I’m not going to go off on a Schroedinger’s cat tangent or anything, but there’s a really neat article in today’s New York Times about the laws of physics. In a nutshell, here’s the dilemma: how do we know that the laws of physics are true? Can we prove their truth in an overall, universal sense, in the sense that explains the order observed in the universe?
This is an interesting question. Think about it: you go about your daily activities assuming that gravity and surface tension and fluid dynamics and all of the other physical relationships that allow you not to dissolve into a puddle of bodily fluids are true. But what’s interesting is that you can’t prove deductively that they are true.
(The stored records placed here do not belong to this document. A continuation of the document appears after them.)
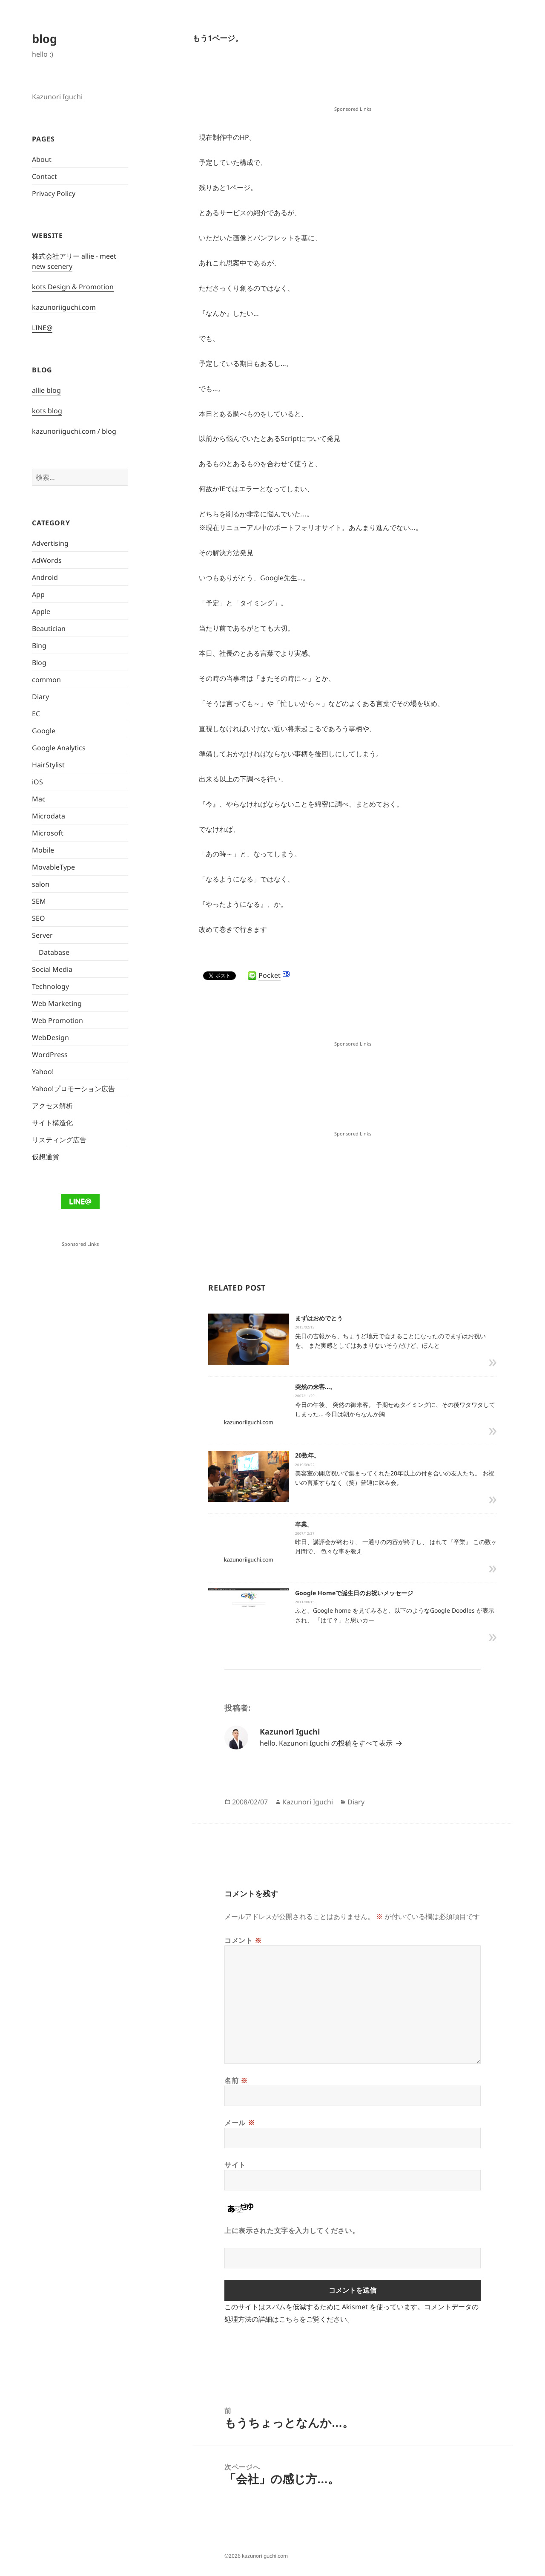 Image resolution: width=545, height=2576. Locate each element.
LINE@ (42, 327)
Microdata (48, 816)
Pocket (269, 975)
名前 (236, 2080)
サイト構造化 (52, 1122)
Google (43, 730)
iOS (37, 782)
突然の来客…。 (315, 1387)
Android (45, 577)
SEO (38, 918)
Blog (39, 662)
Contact (44, 176)
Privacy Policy (53, 193)
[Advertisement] (353, 82)
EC (36, 713)
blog (44, 38)
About (42, 159)
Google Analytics (59, 747)
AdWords (47, 560)
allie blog (46, 390)
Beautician (49, 628)
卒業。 (304, 1524)
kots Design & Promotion (73, 286)
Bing (39, 645)
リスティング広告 (59, 1139)
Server (42, 935)
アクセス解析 (52, 1105)
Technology (50, 986)
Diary (40, 696)
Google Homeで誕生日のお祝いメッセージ (354, 1593)
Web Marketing (57, 1003)
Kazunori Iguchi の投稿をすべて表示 (336, 1743)
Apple (41, 611)
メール (239, 2122)
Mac (39, 799)
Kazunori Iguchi (307, 1802)
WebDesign (50, 1037)
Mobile (43, 850)
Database (54, 952)
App (38, 594)
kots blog (47, 410)
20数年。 (307, 1455)
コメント (243, 1940)
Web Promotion (57, 1020)
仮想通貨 (45, 1156)
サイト (235, 2165)
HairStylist (48, 764)
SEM (39, 901)
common (46, 679)
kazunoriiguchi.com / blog (74, 431)
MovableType (53, 867)
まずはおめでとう (319, 1318)
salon (40, 884)
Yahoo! (43, 1071)
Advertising (50, 543)
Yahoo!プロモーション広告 (73, 1088)
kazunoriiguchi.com (64, 307)
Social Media (52, 969)
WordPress (50, 1054)
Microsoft (47, 833)
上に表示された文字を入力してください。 (291, 2230) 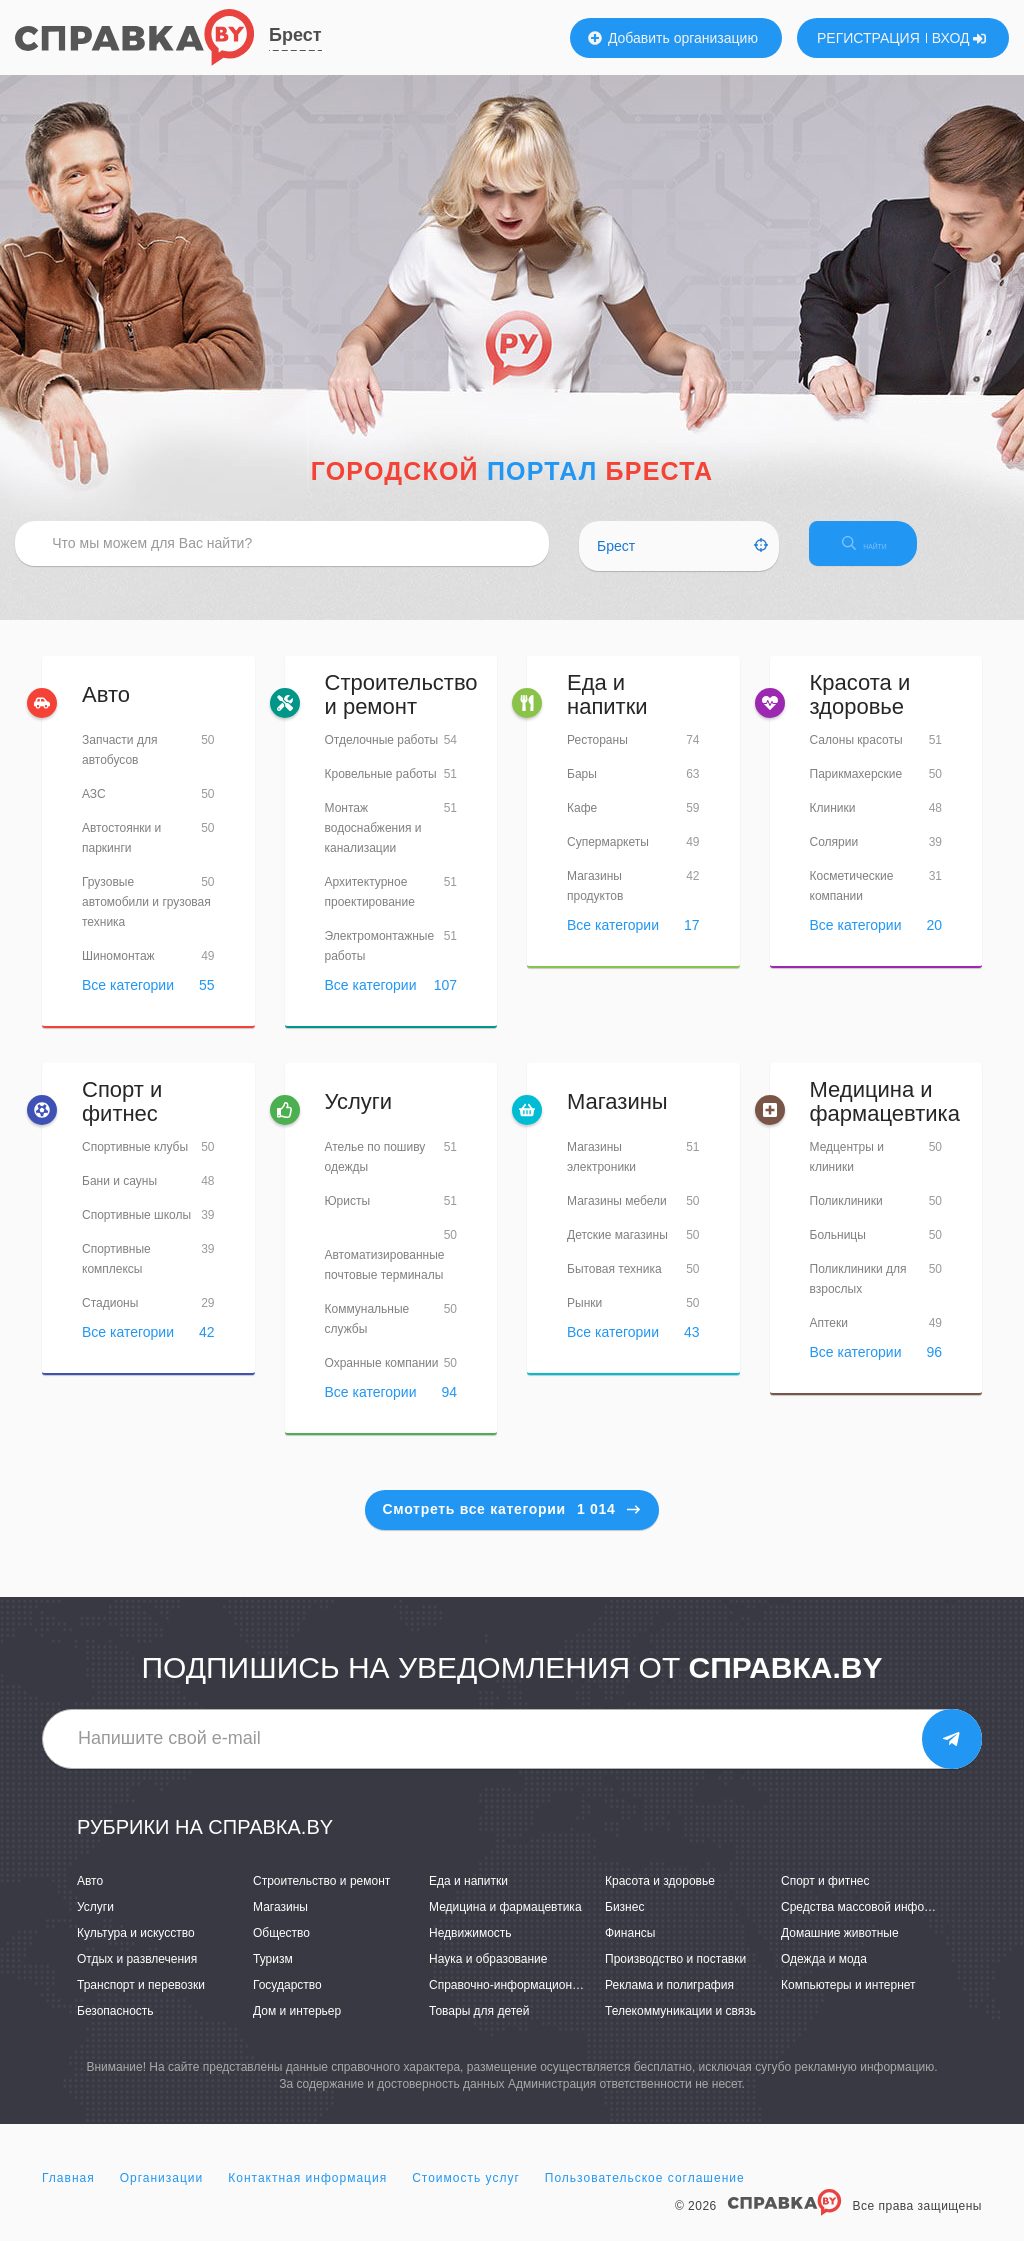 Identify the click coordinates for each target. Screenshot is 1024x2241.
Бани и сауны (119, 1199)
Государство (287, 2002)
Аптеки (829, 1341)
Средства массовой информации (873, 1924)
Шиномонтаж (118, 973)
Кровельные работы (381, 791)
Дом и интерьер (297, 2028)
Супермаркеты (608, 859)
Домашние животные (840, 1950)
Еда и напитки (607, 711)
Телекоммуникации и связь (680, 2028)
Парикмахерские (856, 791)
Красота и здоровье (860, 711)
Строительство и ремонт (401, 711)
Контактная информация (307, 2195)
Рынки (584, 1320)
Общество (281, 1950)
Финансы (630, 1950)
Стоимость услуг (466, 2195)
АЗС (94, 811)
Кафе (582, 825)
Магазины (617, 1118)
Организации (162, 2195)
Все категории (128, 1002)
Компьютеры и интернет (848, 2002)
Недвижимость (470, 1950)
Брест (295, 35)
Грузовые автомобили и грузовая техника (146, 919)
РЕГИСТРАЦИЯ (868, 38)
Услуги (359, 1118)
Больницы (838, 1253)
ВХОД (959, 38)
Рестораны (597, 757)
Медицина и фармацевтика (885, 1118)
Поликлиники (846, 1219)
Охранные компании (382, 1380)
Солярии (834, 859)
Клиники (833, 825)
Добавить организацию (673, 38)
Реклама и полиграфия (669, 2002)
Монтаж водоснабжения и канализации (373, 845)
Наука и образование (488, 1976)
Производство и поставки (675, 1976)
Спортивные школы (136, 1233)
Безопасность (115, 2028)
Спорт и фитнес (122, 1118)
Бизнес (624, 1924)
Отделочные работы (382, 757)
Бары (582, 791)
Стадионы (110, 1321)
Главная (68, 2195)
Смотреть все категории (512, 1526)
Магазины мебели (617, 1218)
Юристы (348, 1218)
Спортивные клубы (135, 1165)
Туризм (273, 1976)
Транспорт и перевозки (141, 2002)
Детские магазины (617, 1252)
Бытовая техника (614, 1286)
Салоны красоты (856, 757)
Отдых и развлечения (137, 1976)
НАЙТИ (899, 554)
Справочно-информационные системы (537, 2002)
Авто (106, 711)
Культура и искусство (136, 1950)
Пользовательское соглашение (645, 2195)
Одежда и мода (824, 1976)
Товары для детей (479, 2028) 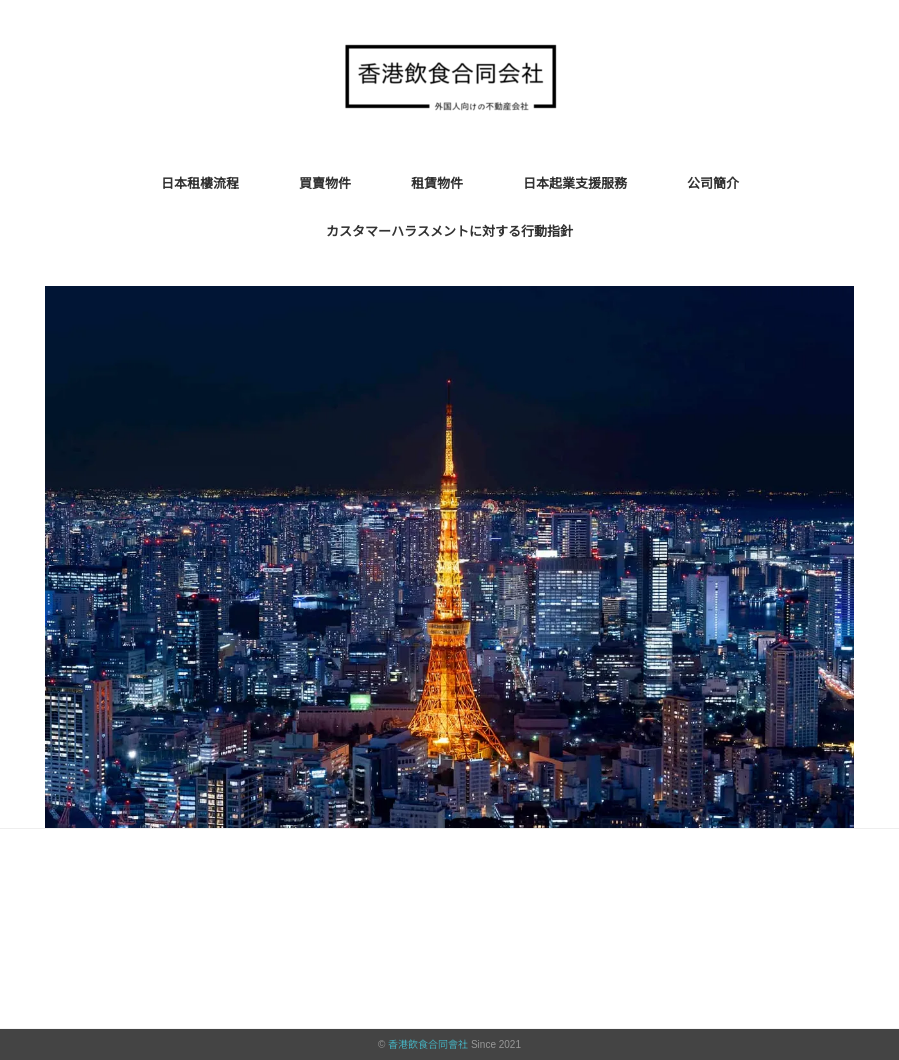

Sure, you can falsify all sorts of alternatives, and the relationships that we call the laws of physics are the last ones standing.
Are they merely fancy bookkeeping, a way of organizing facts about the world? Do they govern nature or just describe it? And does it matter that we don’t know and that most scientists don’t seem to know or care where they come from?
Apparently it does matter, judging from the reaction to a recent article by Paul Davies, a cosmologist at Arizona State University and author of popular science books, on the Op-Ed page of The New York Times.
Dr. Davies asserted in the article that science, not unlike religion, rested on faith, not in God but in the idea of an orderly universe. Without that presumption a scientist could not function. His argument provoked an avalanche of blog commentary, articles on Edge.org and letters to The Times, pointing out that the order we perceive in nature has been explored and tested for more than 2,000 years by observation and experimentation. That order is precisely the hypothesis that the scientific enterprise is engaged in testing. …
There is in fact a kind of chicken-and-egg problem with the universe and its laws. Which “came” first — the laws or the universe?
The article then goes on to discuss Plato’s concepts of ideal forms and the laws of physics as an instantiation of those concepts. But we can’t escape the fundamental problem that we are trying to analyze a large, complex system from within that system, and that because of that, we have to assume the orderliness of the system as a fixed point, if you will, in the argument in order to be able to make any progress in understanding the system to the extent that we can.
Fascinating. A very thought-provoking read.